Bo demanded the guard’s gun and got it. He threw it off the cliff that abutted the road. Down, down into the ravine the gun fell.
Holding the Glock high. Bo yanked something that I guessed to be the radio wire out of the ambulance. He ordered the ambulance driver back into the disabled vehicle. Then he ordered the female guard to do something to the driver. She leaned into the cab to follow Bo’s orders.
“Marla! How sick are you?” I demanded anxiously. “Are you breathing okay?”
She wheezed, then said, “Well, I look a lot better than you, I can tell you that!”
“Blood’s fake. Your epinephrine is on the passenger-side front seat of that Jeep up there. Go, take care of yourself!”

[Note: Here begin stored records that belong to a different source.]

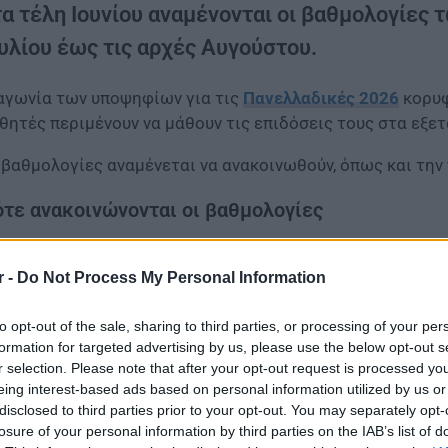
τα τέλη Ιουνίου αναμένονται οι βαθμολογίες
ουλίου έως τις αρχές Αυγούστου.
αγωνία των υποψηφίων για τις
Πανελλαδικές 2026
κορυφ
θητές περιμένουν να μάθουν τις επιδόσεις τους στα εξε
 βαθμολογίες αναμένεται να ανακοινωθούν, όπως και την 
τε ανακοινώνονται οι βαθμολογίες
r -
Do Not Process My Personal Information
to opt-out of the sale, sharing to third parties, or processing of your per
formation for targeted advertising by us, please use the below opt-out s
r selection. Please note that after your opt-out request is processed y
eing interest-based ads based on personal information utilized by us or
disclosed to third parties prior to your opt-out. You may separately opt-
losure of your personal information by third parties on the IAB’s list of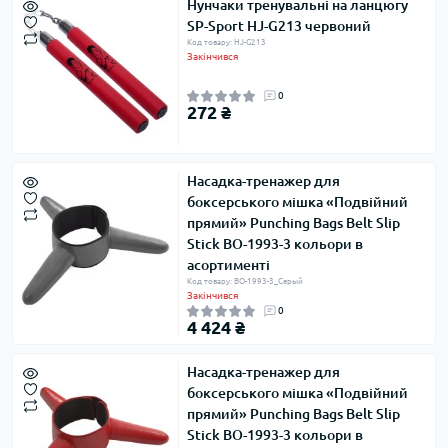
Нунчаки тренувальні на ланцюгу
SP-Sport HJ-G213 червоний
Код товару: HJ-G213
Закінчився
0
272 ₴
Насадка-тренажер для
боксерського мішка «Подвійний
прямий» Punching Bags Belt Slip
Stick BO-1993-3 кольори в
асортименті
Код товару: BO-1993-3_Серый
Закінчився
0
4 424 ₴
Насадка-тренажер для
боксерського мішка «Подвійний
прямий» Punching Bags Belt Slip
Stick BO-1993-3 кольори в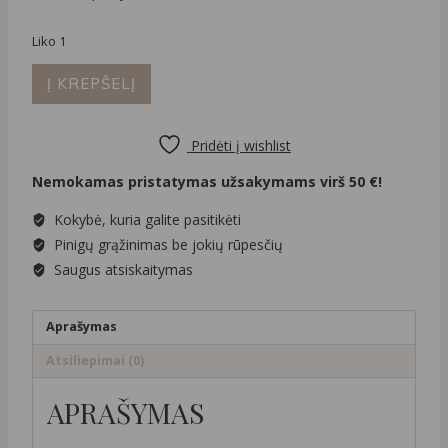
Liko 1
produkto
Į KREPŠELĮ
kiekis:
Ilgas
perlų
Pridėti į wishlist
vėrinys
Nemokamas pristatymas užsakymams virš 50 €!
su
širdele
Kokybė, kuria galite pasitikėti
Pinigų grąžinimas be jokių rūpesčių
Saugus atsiskaitymas
Aprašymas
Atsiliepimai (0)
APRAŠYMAS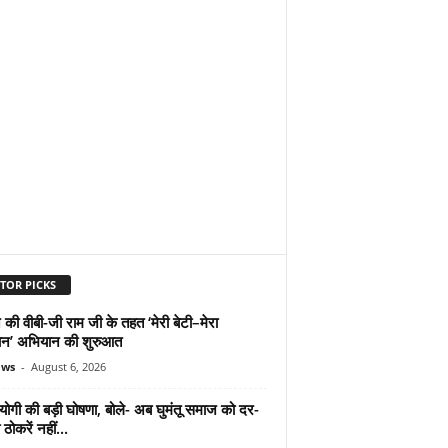
TOR PICKS
 की वीबी-जी राम जी के तहत ‘मेरी बेटी–मेरा
न’ अभियान की शुरुआत
ews
-
August 6, 2026
योगी की बड़ी घोषणा, बोले- अब घुमंतू समाज को दर-
ठोकरें नहीं...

“Is that you, Goldy? Goldy Schulz?” the female guard called from the ambulance. “Are you nuts? Don’t do this!”
I stared down at the policewoman. I still could not, for the life of me, recall her name. To my horror, General Bo raised his gun and brought it down on her skull. Her body crumpled to the pavement.
“Come on!” Bo yelled at me. The fake blood streaked on his face made him look ghoulish. “Bring that car down!”
My muscles felt as if they’d turned to sponge. “I don’t believe he did that,” I muttered as I jogged to the Jeep. I threw the car into gear and checked the rear-view mirror for traffic. Beside me, Marla rasped a request to Arch that he avert his eyes so she could have privacy. Then she rolled down the waistband of the orange prisoner pants, took a shuddery breath, and stabbed herself in the hip with the Epipen. She rolled the pants back up and whispered an all-clear to Arch. My son star
ed, openmouthed, at General Bo and the unconscious policewoman. He looked confused and scared, as if what we had just done had finally penetrated his consciousness.
I veered onto the road and brought the Jeep to where Bo stood. He bolstered his gun and assumed a paternal tone. “Please get into the back, Goldy.”
As I hopped out of the car, a blue van traveling eastward slowly passed us and stopped on the shoulder twenty feet below the ambulance. The Front Range ambulance lights flashed inexorably: red and white, red and white. The guard’s body did not move. I couldn’t see or hear the ambulance driver.
I opened the door to the back seat. Jake began to howl. On the shoulder twenty feet from the ambulance, two women emerged from the van. They were calling to us: Need help? Everything all right? Need … call on … cell phone? Suddenly I felt Bo’s hand grip my shoulder.
“Get back in the goddam car, Goldy. Climb back there with your son, now!”
Arch was crying. His body was stiff with fear. I lost my balance trying to sit and ended up both beside and partly on top of Jake. The dog snuffled and whined. I was sorry to have scared Arch. But seeing Marla so weak and frightened strengthened my resolve.
Bo checked the mirror, then zoomed the Jeep across three lanes and careened up onto the bumpy median. The Jeep rocked from side to side as it bounced, too fast, over the rocky, unlandscaped strip dividing the interstate. Finally the car shot up on the westbound side of the highway. Bo snapped the steering wheel to straighten the shuddering car. The Jeep’s engine ground ominously as we sped back toward Aspen Meadow.
Marla struggled to breathe. The rash on her chubby bruised face made her look monstrous. Jake snuffled and licked my hand. General Bo was staring straight ahead, pushing the Jeep to high speed.